= Beginning of Section =
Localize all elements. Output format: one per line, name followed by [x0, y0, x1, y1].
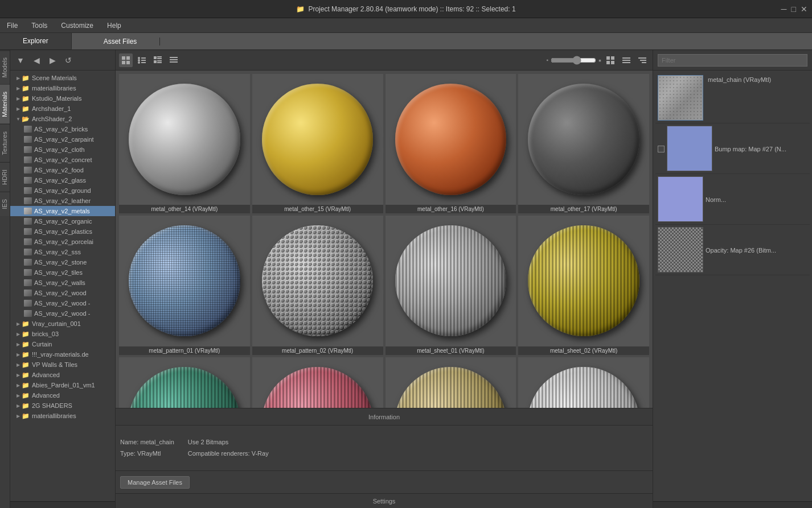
- svg-rect-16: [170, 57, 178, 58]
- tree-item-bricks03[interactable]: ▶ 📁 bricks_03: [10, 329, 115, 339]
- minimize-button[interactable]: ─: [781, 5, 787, 14]
- asset-content[interactable]: metal_chain (VRayMtl) Bump map: Map #27 …: [653, 71, 812, 501]
- tree-item-abies[interactable]: ▶ 📁 Abies_Pardei_01_vm1: [10, 380, 115, 390]
- info-compatible-value: V-Ray: [252, 450, 269, 457]
- tab-explorer[interactable]: Explorer: [0, 33, 72, 49]
- tree-item-scene-materials[interactable]: ▶ 📁 Scene Materials: [10, 73, 115, 83]
- menu-tools[interactable]: Tools: [29, 20, 50, 31]
- tree-item-metals[interactable]: AS_vray_v2_metals: [10, 206, 115, 216]
- asset-item-opacity[interactable]: Opacity: Map #26 (Bitm...: [655, 225, 810, 275]
- tree-item-concret[interactable]: AS_vray_v2_concret: [10, 155, 115, 165]
- grid-item-metal-teal[interactable]: metal_other_18 (VRayMtl): [118, 357, 251, 408]
- grid-item-metal-light-silver[interactable]: metal_other_21 (VRayMtl): [518, 357, 650, 408]
- expand-arrow: ▶: [15, 371, 22, 378]
- side-panel-ies[interactable]: IES: [0, 192, 10, 216]
- size-slider[interactable]: [551, 56, 596, 65]
- grid-item-metal-champagne[interactable]: metal_other_20 (VRayMtl): [385, 357, 517, 408]
- tree-item-wood2[interactable]: AS_vray_v2_wood -: [10, 298, 115, 308]
- tree-item-ground[interactable]: AS_vray_v2_ground: [10, 185, 115, 196]
- tree-item-tiles[interactable]: AS_vray_v2_tiles: [10, 267, 115, 278]
- material-icon: [24, 279, 32, 286]
- tree-item-vp-walls[interactable]: ▶ 📁 VP Walls & Tiles: [10, 360, 115, 370]
- tree-item-materiallib2[interactable]: ▶ 📁 materiallibraries: [10, 411, 115, 421]
- grid-item-metal-pattern-01[interactable]: metal_pattern_01 (VRayMtl): [118, 215, 251, 356]
- grid-item-metal-pattern-02[interactable]: metal_pattern_02 (VRayMtl): [252, 215, 384, 356]
- tree-item-archshader2[interactable]: ▼ 📂 ArchShader_2: [10, 114, 115, 124]
- side-panel-hdri[interactable]: HDRI: [0, 162, 10, 192]
- asset-thumb-metal-chain: [658, 75, 703, 121]
- asset-filter-input[interactable]: [658, 54, 807, 67]
- tree-item-wood3[interactable]: AS_vray_v2_wood -: [10, 308, 115, 319]
- nav-dropdown-button[interactable]: ▼: [14, 53, 27, 67]
- grid-item-metal-other-14[interactable]: metal_other_14 (VRayMtl): [118, 73, 251, 214]
- tree-item-advanced1[interactable]: ▶ 📁 Advanced: [10, 370, 115, 380]
- toolbar-btn-2[interactable]: [135, 53, 149, 67]
- toolbar-btn-4[interactable]: [167, 53, 181, 67]
- tree-item-2g-shaders[interactable]: ▶ 📁 2G SHADERS: [10, 400, 115, 411]
- menu-help[interactable]: Help: [105, 20, 124, 31]
- tree-item-curtain[interactable]: ▶ 📁 Curtain: [10, 339, 115, 349]
- view-grid-button[interactable]: [604, 53, 617, 67]
- map-checkbox[interactable]: [658, 146, 665, 152]
- tree-item-carpaint[interactable]: AS_vray_v2_carpaint: [10, 134, 115, 144]
- tree-item-food[interactable]: AS_vray_v2_food: [10, 165, 115, 175]
- close-button[interactable]: ✕: [801, 5, 807, 14]
- tab-asset-files-container: Asset Files: [72, 33, 812, 49]
- nav-refresh-button[interactable]: ↺: [61, 53, 75, 67]
- tree-item-walls[interactable]: AS_vray_v2_walls: [10, 278, 115, 288]
- folder-icon: 📁: [22, 350, 30, 358]
- view-options-button[interactable]: [635, 53, 649, 67]
- side-panel-models[interactable]: Models: [0, 50, 10, 84]
- tree-item-organic[interactable]: AS_vray_v2_organic: [10, 216, 115, 226]
- tree-item-leather[interactable]: AS_vray_v2_leather: [10, 196, 115, 206]
- thumb-inner: [518, 357, 649, 408]
- tree-item-vray-curtain[interactable]: ▶ 📁 Vray_curtain_001: [10, 319, 115, 329]
- folder-icon: 📁: [22, 391, 30, 399]
- grid-item-metal-other-15[interactable]: metal_other_15 (VRayMtl): [252, 73, 384, 214]
- expand-arrow: ▶: [15, 331, 22, 337]
- grid-thumb: [252, 357, 383, 408]
- menu-customize[interactable]: Customize: [59, 20, 96, 31]
- folder-icon: 📁: [22, 361, 30, 369]
- grid-item-metal-other-16[interactable]: metal_other_16 (VRayMtl): [385, 73, 517, 214]
- material-grid[interactable]: metal_other_14 (VRayMtl) metal_other_15 …: [116, 71, 653, 408]
- tree-item-bricks[interactable]: AS_vray_v2_bricks: [10, 124, 115, 134]
- tree-item-wood1[interactable]: AS_vray_v2_wood: [10, 288, 115, 298]
- grid-item-metal-rose[interactable]: metal_other_19 (VRayMtl): [252, 357, 384, 408]
- toolbar-btn-1[interactable]: [119, 53, 133, 67]
- tree-item-porcelain[interactable]: AS_vray_v2_porcelai: [10, 237, 115, 247]
- tree-item-vray-mat[interactable]: ▶ 📁 !!!_vray-materials.de: [10, 349, 115, 360]
- tab-asset-files[interactable]: Asset Files: [81, 38, 161, 46]
- manage-asset-files-button[interactable]: Manage Asset Files: [120, 476, 190, 489]
- tree-item-glass[interactable]: AS_vray_v2_glass: [10, 175, 115, 185]
- toolbar-btn-3[interactable]: [151, 53, 165, 67]
- asset-item-metal-chain[interactable]: metal_chain (VRayMtl): [655, 73, 810, 123]
- tree-scrollbar-horizontal[interactable]: [10, 501, 115, 508]
- tree-item-cloth[interactable]: AS_vray_v2_cloth: [10, 144, 115, 155]
- tree-item-sss[interactable]: AS_vray_v2_sss: [10, 247, 115, 257]
- asset-item-normal[interactable]: Norm...: [655, 174, 810, 225]
- titlebar-controls[interactable]: ─ □ ✕: [781, 5, 807, 14]
- menu-file[interactable]: File: [5, 20, 20, 31]
- tree-item-plastics[interactable]: AS_vray_v2_plastics: [10, 226, 115, 237]
- maximize-button[interactable]: □: [792, 5, 796, 14]
- grid-item-metal-sheet-02[interactable]: metal_sheet_02 (VRayMtl): [518, 215, 650, 356]
- tree-view[interactable]: ▶ 📁 Scene Materials ▶ 📁 materiallibrarie…: [10, 71, 115, 501]
- asset-scrollbar-horizontal[interactable]: [653, 501, 812, 508]
- nav-back-button[interactable]: ◀: [30, 53, 43, 67]
- tree-item-archshader1[interactable]: ▶ 📁 Archshader_1: [10, 104, 115, 114]
- side-panel-materials[interactable]: Materials: [0, 84, 10, 124]
- side-panel-textures[interactable]: Textures: [0, 124, 10, 162]
- material-ball: [129, 367, 240, 408]
- tree-item-kstudio[interactable]: ▶ 📁 Kstudio_Materials: [10, 93, 115, 104]
- tree-item-materiallibraries[interactable]: ▶ 📁 materiallibraries: [10, 83, 115, 93]
- view-list-button[interactable]: [620, 53, 633, 67]
- tree-item-advanced2[interactable]: ▶ 📁 Advanced: [10, 390, 115, 400]
- grid-item-metal-other-17[interactable]: metal_other_17 (VRayMtl): [518, 73, 650, 214]
- nav-forward-button[interactable]: ▶: [46, 53, 59, 67]
- asset-item-bump-map[interactable]: Bump map: Map #27 (N...: [655, 123, 810, 174]
- tree-item-stone[interactable]: AS_vray_v2_stone: [10, 257, 115, 267]
- grid-item-metal-sheet-01[interactable]: metal_sheet_01 (VRayMtl): [385, 215, 517, 356]
- material-icon: [24, 156, 32, 163]
- asset-thumb-bump: [667, 126, 712, 171]
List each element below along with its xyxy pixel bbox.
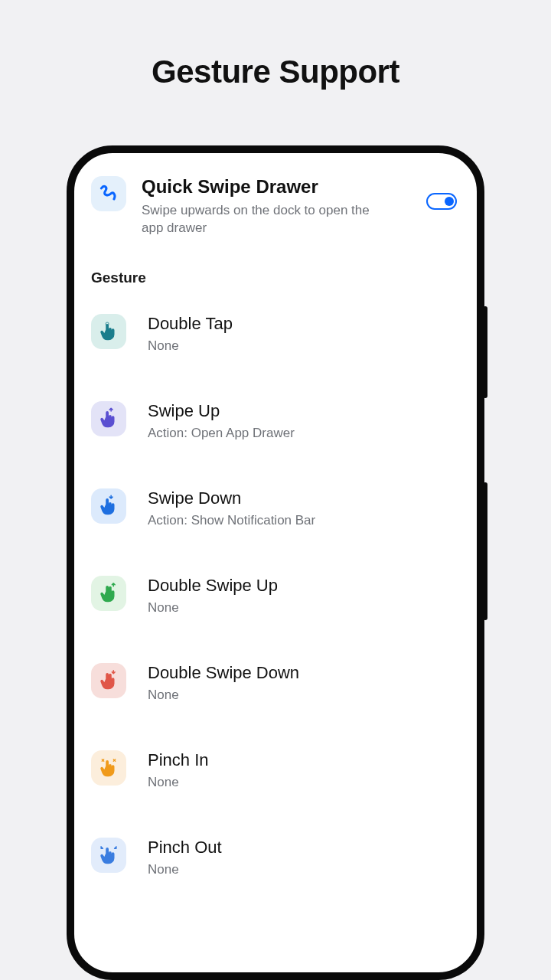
- gesture-row[interactable]: Pinch OutNone: [94, 838, 457, 877]
- gesture-row[interactable]: Double Swipe DownNone: [94, 663, 457, 703]
- quick-swipe-drawer-row[interactable]: Quick Swipe Drawer Swipe upwards on the …: [94, 176, 457, 237]
- gesture-row[interactable]: Swipe UpAction: Open App Drawer: [94, 401, 457, 441]
- two-down-icon: [91, 663, 126, 698]
- gesture-title: Double Swipe Down: [148, 663, 299, 683]
- gesture-title: Swipe Up: [148, 401, 295, 421]
- gesture-title: Double Tap: [148, 314, 233, 334]
- swipe-down-icon: [91, 488, 126, 524]
- pinch-out-icon: [91, 838, 126, 873]
- gesture-list: Double TapNoneSwipe UpAction: Open App D…: [94, 314, 457, 877]
- gesture-subtitle: None: [148, 338, 233, 354]
- gesture-title: Swipe Down: [148, 488, 315, 508]
- gesture-title: Pinch Out: [148, 838, 222, 858]
- svg-rect-2: [109, 674, 112, 681]
- gesture-row[interactable]: Double Swipe UpNone: [94, 576, 457, 616]
- quick-swipe-subtitle: Swipe upwards on the dock to open the ap…: [142, 202, 371, 237]
- gesture-row[interactable]: Double TapNone: [94, 314, 457, 354]
- gesture-title: Pinch In: [148, 750, 209, 770]
- gesture-subtitle: Action: Show Notification Bar: [148, 513, 315, 528]
- gesture-subtitle: None: [148, 862, 222, 877]
- two-up-icon: [91, 576, 126, 611]
- pinch-in-icon: [91, 750, 126, 786]
- phone-mockup: Quick Swipe Drawer Swipe upwards on the …: [67, 145, 484, 980]
- quick-swipe-toggle[interactable]: [426, 193, 457, 210]
- squiggle-icon: [91, 176, 126, 211]
- gesture-row[interactable]: Swipe DownAction: Show Notification Bar: [94, 488, 457, 528]
- swipe-up-icon: [91, 401, 126, 436]
- gesture-subtitle: None: [148, 775, 209, 790]
- page-title: Gesture Support: [0, 54, 551, 90]
- gesture-subtitle: None: [148, 600, 278, 616]
- quick-swipe-title: Quick Swipe Drawer: [142, 176, 411, 198]
- gesture-subtitle: Action: Open App Drawer: [148, 426, 295, 441]
- section-header-gesture: Gesture: [91, 270, 457, 286]
- gesture-row[interactable]: Pinch InNone: [94, 750, 457, 790]
- tap-icon: [91, 314, 126, 349]
- svg-rect-1: [109, 586, 112, 593]
- phone-frame: Quick Swipe Drawer Swipe upwards on the …: [67, 145, 484, 980]
- gesture-subtitle: None: [148, 688, 299, 703]
- gesture-title: Double Swipe Up: [148, 576, 278, 596]
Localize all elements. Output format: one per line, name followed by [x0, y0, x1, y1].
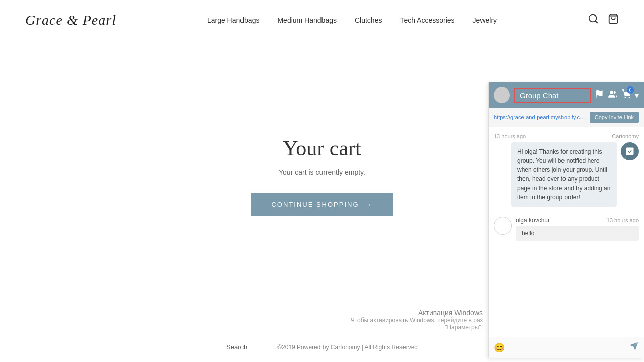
= End of Section =
Say how many lines in the records include the string "Drawer", giving the figure by itself.

6